◆ Work item ◆
Could you reproduce, word for word, everything below from the line containing "якій розміщено оригінальний" down to the line containing "На всі опубліковані", with both of those lines included and no others?

--- Task material Enclosed Below ---

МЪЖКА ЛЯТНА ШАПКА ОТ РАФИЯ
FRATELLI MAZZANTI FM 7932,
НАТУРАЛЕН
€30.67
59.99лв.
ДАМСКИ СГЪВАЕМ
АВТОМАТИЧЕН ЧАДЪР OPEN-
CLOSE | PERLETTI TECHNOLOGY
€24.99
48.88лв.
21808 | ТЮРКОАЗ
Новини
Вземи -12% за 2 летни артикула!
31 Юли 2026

--- End of Enclosed Task material ---
--- Task material Enclosed Below ---

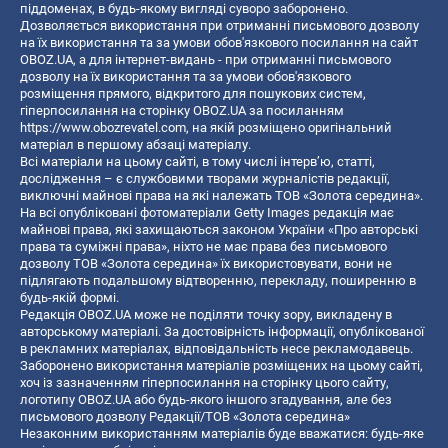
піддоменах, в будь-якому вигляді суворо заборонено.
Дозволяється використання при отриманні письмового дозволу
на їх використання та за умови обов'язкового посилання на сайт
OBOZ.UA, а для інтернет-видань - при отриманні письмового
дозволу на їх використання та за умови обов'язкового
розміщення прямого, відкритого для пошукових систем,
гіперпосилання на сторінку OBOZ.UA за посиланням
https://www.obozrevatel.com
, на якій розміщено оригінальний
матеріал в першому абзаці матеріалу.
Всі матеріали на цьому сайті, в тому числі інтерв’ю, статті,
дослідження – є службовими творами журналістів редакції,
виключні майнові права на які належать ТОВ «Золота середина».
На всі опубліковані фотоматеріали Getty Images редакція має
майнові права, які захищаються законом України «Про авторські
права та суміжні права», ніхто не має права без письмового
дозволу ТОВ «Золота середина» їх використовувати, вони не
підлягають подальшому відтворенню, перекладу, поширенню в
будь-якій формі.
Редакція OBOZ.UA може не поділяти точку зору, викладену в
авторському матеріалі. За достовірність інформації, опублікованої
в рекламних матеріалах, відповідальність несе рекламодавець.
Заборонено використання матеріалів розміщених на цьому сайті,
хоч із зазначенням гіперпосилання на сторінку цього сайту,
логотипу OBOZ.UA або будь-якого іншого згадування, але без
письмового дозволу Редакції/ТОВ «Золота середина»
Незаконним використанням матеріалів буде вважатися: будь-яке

--- End of Enclosed Task material ---

◆ Answer for this exercise ◆
, на якій розміщено оригінальний
матеріал в першому абзаці матеріалу.
Всі матеріали на цьому сайті, в тому числі інтерв’ю, статті,
дослідження – є службовими творами журналістів редакції,
виключні майнові права на які належать ТОВ «Золота середина».
На всі опубліковані фотоматеріали Getty Images редакція має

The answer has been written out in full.